1. Let us easily upload and define new tables of data with varying amount of dimensionality and pre-aggregation (ranging from lots of dimensions highly aggregated all the way down to raw data in flat files). When I say "easy", I mean that I need to be able to train undergrads or grad students in non-technical fields to do this part: assume bright but inexperienced - hence one of the reasons why I'm not just looking at throwing everything into a big database. Should be able to take data from delimited text, Excel, and common database formats.

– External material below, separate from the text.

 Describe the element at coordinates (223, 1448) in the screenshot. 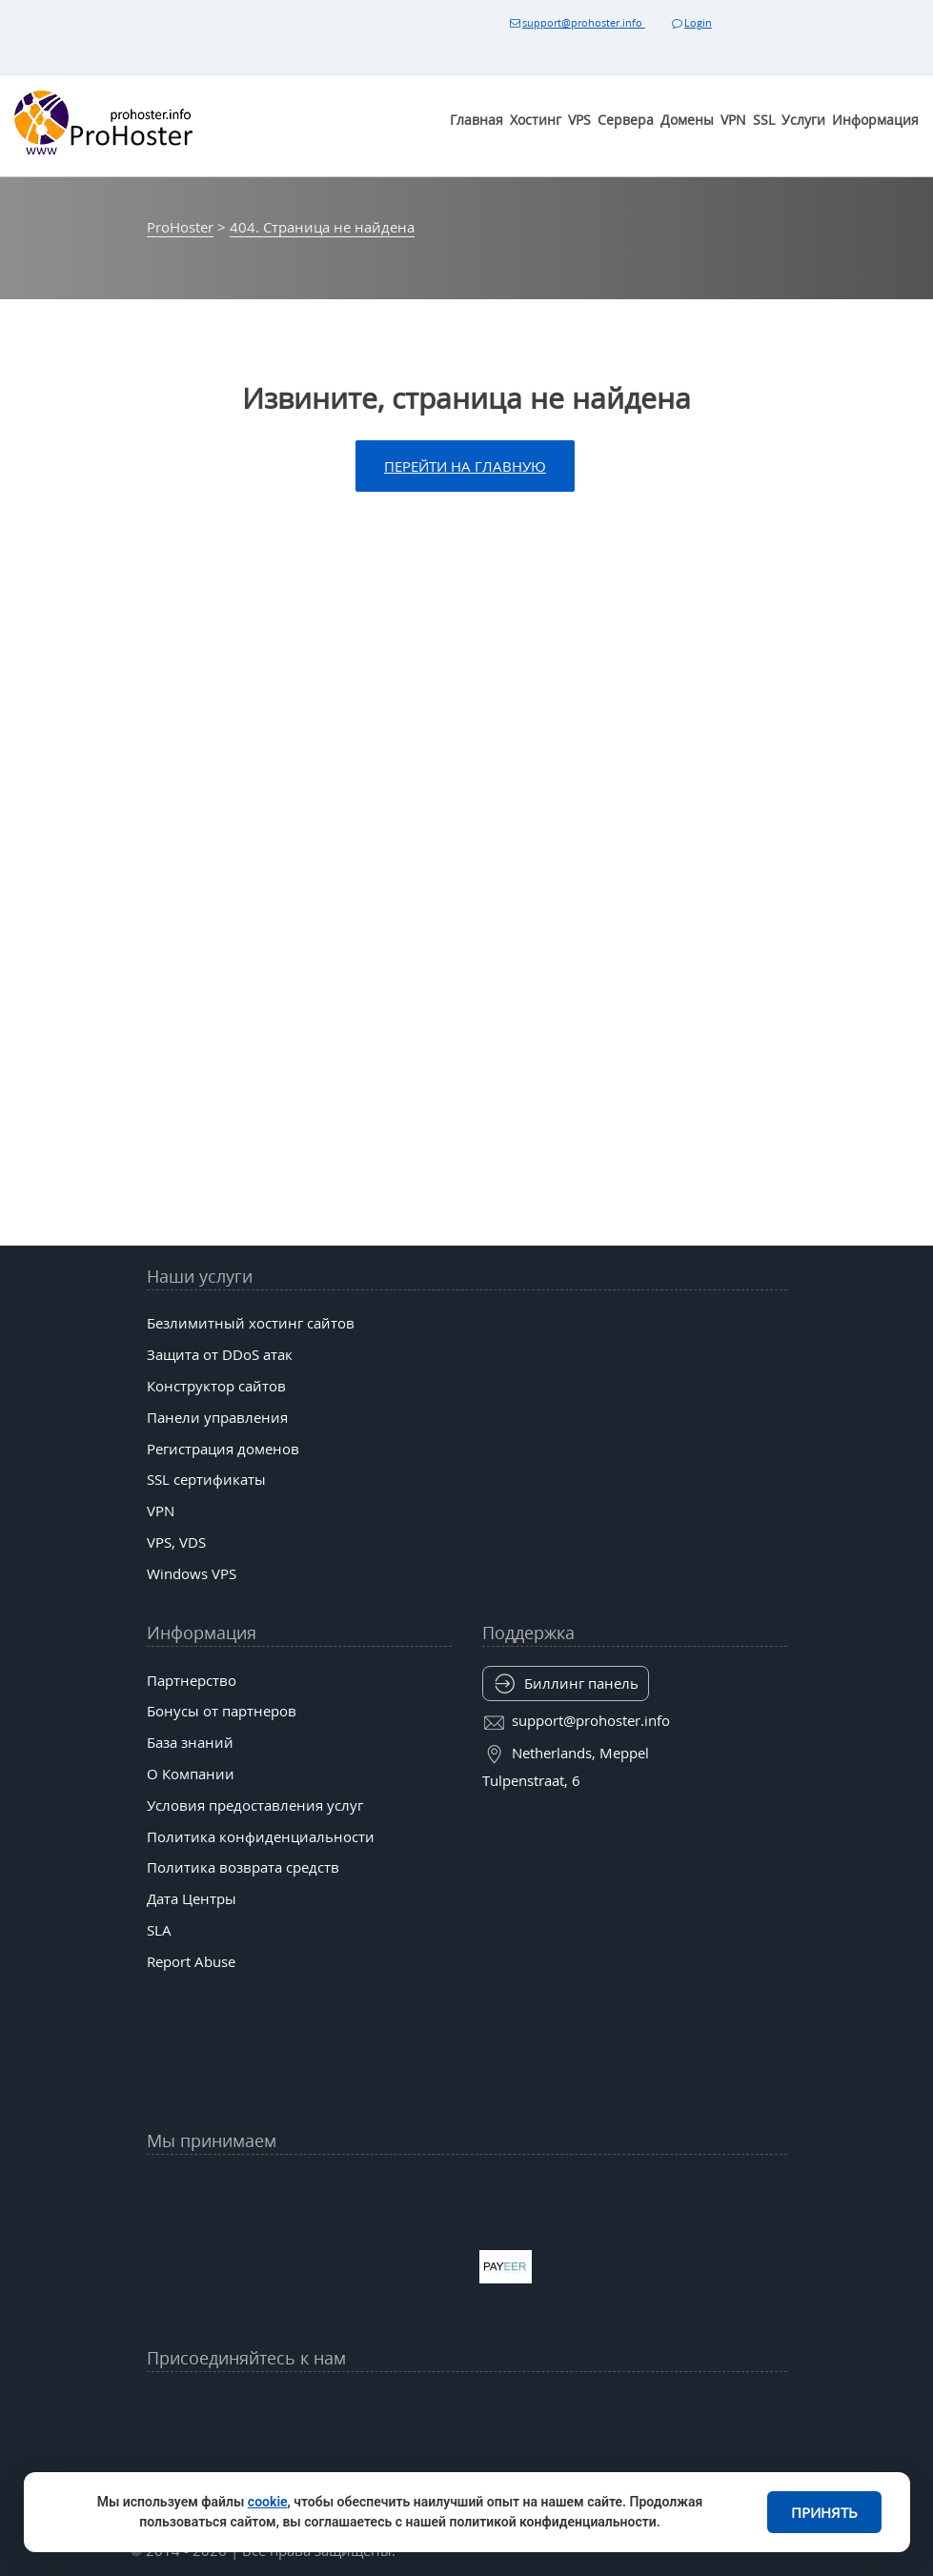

2. Associate an extensive, customized set of metadata with each table (doesn't necessarily need to be different schema per table, but we're going to have a lot of our own fields from a research perspective that go beyond what a typical BI application would care about). E.g., could easily be from 50 to more than 100 fields.

3. Search for data tables based on fields in the metadata schema.

4. Be able to both (a) create quick calculation/crosstab tables from various tables within the repository (singly or perhaps in combination) and output those in useful formats as well as (b) extract data tables in whole or in part through ODBC/JDBC connections and queries from within a statistical computing package like R or SAS for more in-depth analyses. I'm hoping the same kind of connectivity would make it easy for other web applications to access particular views of the data on the fly if that served our purposes down the line.

5. Super-bonus: be able to do the same as #4 but with the metadata - i.e., pull out associated metadata and combine into a new metadata record to go with the resulting analysis.

6. Have fairly robust security, and multiple levels of it, so that different users (internal vs. external partners, staff vs. students, etc.) could have differential access to both particular data tables and what they can do with those tables.

Given all of this, what will get the job done for me? Also, are there considerations or features I should care about but don't know enough to yet?

Thanks!
posted by shelbaroo to Computers & Internet (1 answer total)
 
To answer you way too briefly: OLAP isn't the most suitable keyword search for your list of requirements. Given your demand for ease of metadata management, perhaps a 'warehouse builder' search would be helpful.

OLAP is chiefly good for rich, multi-dimensional analysis of data. Of the links you cited, Palo OLAP seems to best represent a typical OLAP server. Note that in both JasperIntelligence and Pentaho BI suite, OLAP is just one part of their architecture diagram.